Cell Reports: GDF6-CD99 Signaling Regulates Src and Ewing Sarcoma Growth
Fuchun Zhou (1), David J.Elzi (1, 2), Panneerselvam Jayabal(1), Xiuye Ma(1), Yu-Chiao Chiu (1) Yidong Chen 1,3,4) Barron Blackman(1) Susan T.Weintraub (4, 5) Peter J.Houghton 1,4,6) Yuzuru Shiio (1,4,5,7)

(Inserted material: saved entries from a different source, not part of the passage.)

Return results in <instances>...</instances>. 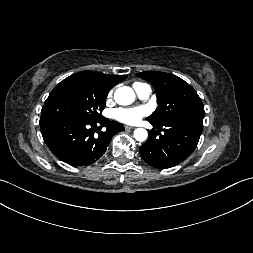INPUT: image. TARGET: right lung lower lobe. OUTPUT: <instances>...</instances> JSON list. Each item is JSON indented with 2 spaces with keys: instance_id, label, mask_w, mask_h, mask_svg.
<instances>
[{
  "instance_id": "obj_1",
  "label": "right lung lower lobe",
  "mask_w": 253,
  "mask_h": 253,
  "mask_svg": "<svg viewBox=\"0 0 253 253\" xmlns=\"http://www.w3.org/2000/svg\"><path fill=\"white\" fill-rule=\"evenodd\" d=\"M105 126V131H100ZM43 139L60 160L76 166L95 163L106 151L109 141L124 126L102 117L94 121L76 119L40 120Z\"/></svg>"
}]
</instances>
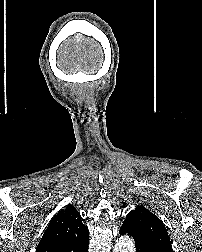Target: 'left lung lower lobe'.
Here are the masks:
<instances>
[{
  "label": "left lung lower lobe",
  "mask_w": 202,
  "mask_h": 252,
  "mask_svg": "<svg viewBox=\"0 0 202 252\" xmlns=\"http://www.w3.org/2000/svg\"><path fill=\"white\" fill-rule=\"evenodd\" d=\"M119 234H120V235L128 234V235H131V236H132V233H131L129 227H128V226H125V225H122V226H121L120 231H119ZM136 252H146V251L140 250V249H136Z\"/></svg>",
  "instance_id": "obj_1"
}]
</instances>
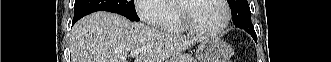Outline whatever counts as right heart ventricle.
<instances>
[{
    "mask_svg": "<svg viewBox=\"0 0 331 62\" xmlns=\"http://www.w3.org/2000/svg\"><path fill=\"white\" fill-rule=\"evenodd\" d=\"M166 8L170 12V18L168 22L164 25L163 28H160L167 32H182L184 31V27L179 21V17L175 8V5L172 3L171 5H167Z\"/></svg>",
    "mask_w": 331,
    "mask_h": 62,
    "instance_id": "right-heart-ventricle-1",
    "label": "right heart ventricle"
}]
</instances>
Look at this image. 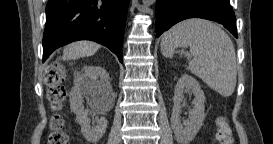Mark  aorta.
<instances>
[{
    "instance_id": "obj_1",
    "label": "aorta",
    "mask_w": 273,
    "mask_h": 144,
    "mask_svg": "<svg viewBox=\"0 0 273 144\" xmlns=\"http://www.w3.org/2000/svg\"><path fill=\"white\" fill-rule=\"evenodd\" d=\"M155 2V0H143V7L148 8L150 5H152Z\"/></svg>"
}]
</instances>
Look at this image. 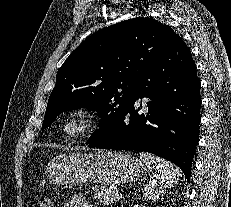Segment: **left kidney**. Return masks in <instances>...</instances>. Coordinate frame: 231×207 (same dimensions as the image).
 Instances as JSON below:
<instances>
[{
    "mask_svg": "<svg viewBox=\"0 0 231 207\" xmlns=\"http://www.w3.org/2000/svg\"><path fill=\"white\" fill-rule=\"evenodd\" d=\"M134 207H147V206H142V205H135Z\"/></svg>",
    "mask_w": 231,
    "mask_h": 207,
    "instance_id": "5707ae66",
    "label": "left kidney"
}]
</instances>
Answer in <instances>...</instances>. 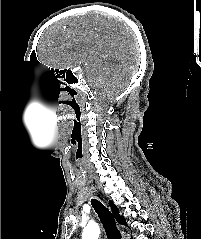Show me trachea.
Returning a JSON list of instances; mask_svg holds the SVG:
<instances>
[{"mask_svg": "<svg viewBox=\"0 0 201 239\" xmlns=\"http://www.w3.org/2000/svg\"><path fill=\"white\" fill-rule=\"evenodd\" d=\"M92 207L98 214L101 223L105 229L108 239H122V236L116 226L114 216L111 212L98 200H91Z\"/></svg>", "mask_w": 201, "mask_h": 239, "instance_id": "trachea-1", "label": "trachea"}]
</instances>
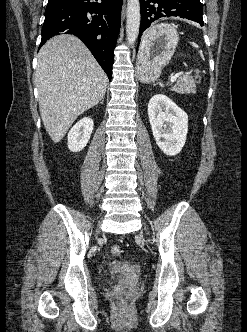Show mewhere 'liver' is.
I'll list each match as a JSON object with an SVG mask.
<instances>
[{"instance_id":"6515ba94","label":"liver","mask_w":247,"mask_h":332,"mask_svg":"<svg viewBox=\"0 0 247 332\" xmlns=\"http://www.w3.org/2000/svg\"><path fill=\"white\" fill-rule=\"evenodd\" d=\"M39 110L53 142H59L76 118L104 97L107 76L75 36L58 35L38 54L35 71Z\"/></svg>"}]
</instances>
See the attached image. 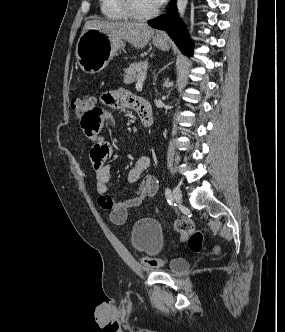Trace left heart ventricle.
<instances>
[{"label": "left heart ventricle", "mask_w": 285, "mask_h": 332, "mask_svg": "<svg viewBox=\"0 0 285 332\" xmlns=\"http://www.w3.org/2000/svg\"><path fill=\"white\" fill-rule=\"evenodd\" d=\"M135 2L141 13H149L157 8L152 0H135Z\"/></svg>", "instance_id": "b2bd125f"}]
</instances>
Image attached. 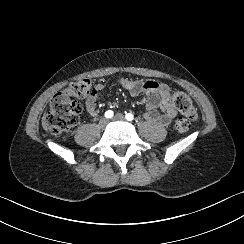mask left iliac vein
Listing matches in <instances>:
<instances>
[{
	"instance_id": "4c4485c4",
	"label": "left iliac vein",
	"mask_w": 244,
	"mask_h": 244,
	"mask_svg": "<svg viewBox=\"0 0 244 244\" xmlns=\"http://www.w3.org/2000/svg\"><path fill=\"white\" fill-rule=\"evenodd\" d=\"M113 120H115V121H124L125 118H124V116L122 114H116L114 116Z\"/></svg>"
}]
</instances>
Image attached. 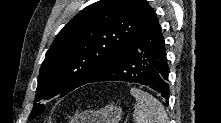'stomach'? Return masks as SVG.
Here are the masks:
<instances>
[{"label":"stomach","mask_w":221,"mask_h":123,"mask_svg":"<svg viewBox=\"0 0 221 123\" xmlns=\"http://www.w3.org/2000/svg\"><path fill=\"white\" fill-rule=\"evenodd\" d=\"M122 115L119 106L110 104L97 111H84L72 123H118Z\"/></svg>","instance_id":"stomach-1"}]
</instances>
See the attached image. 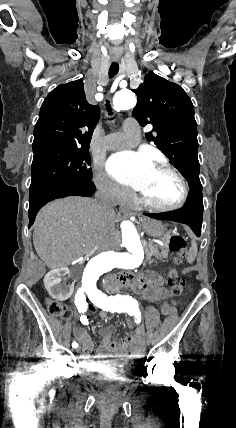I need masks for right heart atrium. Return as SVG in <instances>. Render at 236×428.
Returning a JSON list of instances; mask_svg holds the SVG:
<instances>
[{"instance_id": "right-heart-atrium-1", "label": "right heart atrium", "mask_w": 236, "mask_h": 428, "mask_svg": "<svg viewBox=\"0 0 236 428\" xmlns=\"http://www.w3.org/2000/svg\"><path fill=\"white\" fill-rule=\"evenodd\" d=\"M93 183L97 192L105 200H113L114 204H123L132 196L131 192L119 186L100 169L94 173Z\"/></svg>"}]
</instances>
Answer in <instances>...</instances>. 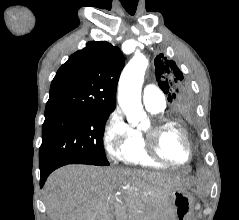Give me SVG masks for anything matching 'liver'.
Returning <instances> with one entry per match:
<instances>
[{"instance_id": "liver-1", "label": "liver", "mask_w": 239, "mask_h": 220, "mask_svg": "<svg viewBox=\"0 0 239 220\" xmlns=\"http://www.w3.org/2000/svg\"><path fill=\"white\" fill-rule=\"evenodd\" d=\"M179 177L140 169L69 165L44 186L50 220H165Z\"/></svg>"}]
</instances>
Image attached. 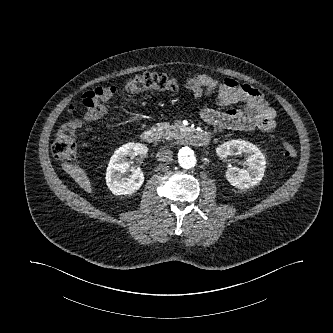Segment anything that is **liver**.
I'll return each mask as SVG.
<instances>
[{
	"instance_id": "6515ba94",
	"label": "liver",
	"mask_w": 333,
	"mask_h": 333,
	"mask_svg": "<svg viewBox=\"0 0 333 333\" xmlns=\"http://www.w3.org/2000/svg\"><path fill=\"white\" fill-rule=\"evenodd\" d=\"M64 166H66L67 172L71 175L75 182L79 184L81 188H83L87 193L92 192L91 183L83 169L67 164H64Z\"/></svg>"
}]
</instances>
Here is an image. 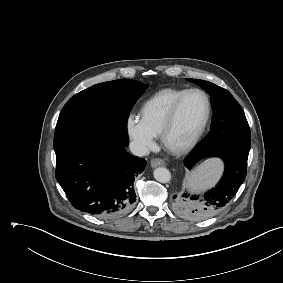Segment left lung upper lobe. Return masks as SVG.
<instances>
[{"label":"left lung upper lobe","mask_w":283,"mask_h":283,"mask_svg":"<svg viewBox=\"0 0 283 283\" xmlns=\"http://www.w3.org/2000/svg\"><path fill=\"white\" fill-rule=\"evenodd\" d=\"M187 80L201 86L209 93L213 109L210 132L197 147L237 148L249 151L250 128L243 109L231 93L211 82L190 78Z\"/></svg>","instance_id":"5c2ea615"}]
</instances>
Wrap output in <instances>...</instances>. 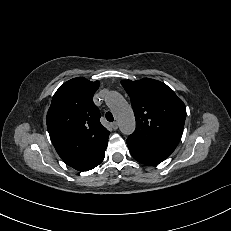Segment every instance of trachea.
<instances>
[{
    "label": "trachea",
    "instance_id": "obj_1",
    "mask_svg": "<svg viewBox=\"0 0 231 231\" xmlns=\"http://www.w3.org/2000/svg\"><path fill=\"white\" fill-rule=\"evenodd\" d=\"M105 117H106L107 121H109V122H113L114 121V117H113V115H112L111 112H107L105 114Z\"/></svg>",
    "mask_w": 231,
    "mask_h": 231
}]
</instances>
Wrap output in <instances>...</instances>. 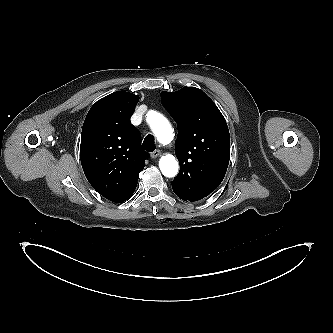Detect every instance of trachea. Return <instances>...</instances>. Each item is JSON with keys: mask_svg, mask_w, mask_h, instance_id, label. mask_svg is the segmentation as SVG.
<instances>
[{"mask_svg": "<svg viewBox=\"0 0 333 333\" xmlns=\"http://www.w3.org/2000/svg\"><path fill=\"white\" fill-rule=\"evenodd\" d=\"M143 148L148 151L152 152L155 150V143H154V137L152 135H147L143 141Z\"/></svg>", "mask_w": 333, "mask_h": 333, "instance_id": "1", "label": "trachea"}]
</instances>
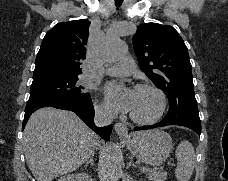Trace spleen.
<instances>
[{
    "mask_svg": "<svg viewBox=\"0 0 228 181\" xmlns=\"http://www.w3.org/2000/svg\"><path fill=\"white\" fill-rule=\"evenodd\" d=\"M176 159L178 161L175 169V177L177 181H189L193 175L195 167V151L189 141H181L176 151Z\"/></svg>",
    "mask_w": 228,
    "mask_h": 181,
    "instance_id": "3e777b00",
    "label": "spleen"
}]
</instances>
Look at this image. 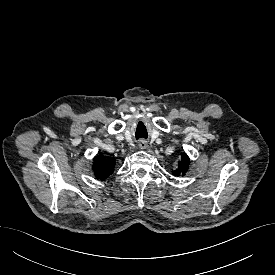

- The autocrine signaling mediated by GDF6 maintains Ewing sarcoma growth
- The GDF6 prodomain is a ligand for CD99, a widely used marker for Ewing sarcoma
- GDF6 triggers CSK recruitment to CD99 intracellular domain, inhibiting Src activity
- Klippel-Feil syndrome-linked GDF6 mutants are hyperactive in CD99-Src signaling
We report here that the autocrine signaling mediated by growth and differentiation factor 6 (GDF6), a member of the bone morphogenetic protein (BMP) family of cytokines, maintains Ewing sarcoma growth by preventing Src hyperactivation. Surprisingly, Ewing sarcoma depends on the prodomain, not the BMP domain, of GDF6. We demonstrate that the GDF6 prodomain is a ligand for CD99, a transmembrane protein that has been widely used as a marker of Ewing sarcoma. The binding of the GDF6 prodomain to the CD99 extracellular domain results in recruitment of CSK (C-terminal Src kinase) to the YQKKK motif in the intracellular domain of CD99, inhibiting Src activity. GDF6 silencing causes hyperactivation of Src and p21-dependent growth arrest. We demonstrate that two GDF6 prodomain mutants linked to Klippel-Feil syndrome are hyperactive in CD99-Src signaling. These results reveal a cytokine signaling pathway that regulates the CSK-Src axis and cancer cell proliferation and suggests the gain-of-function activity for disease-causing GDF6 mutants.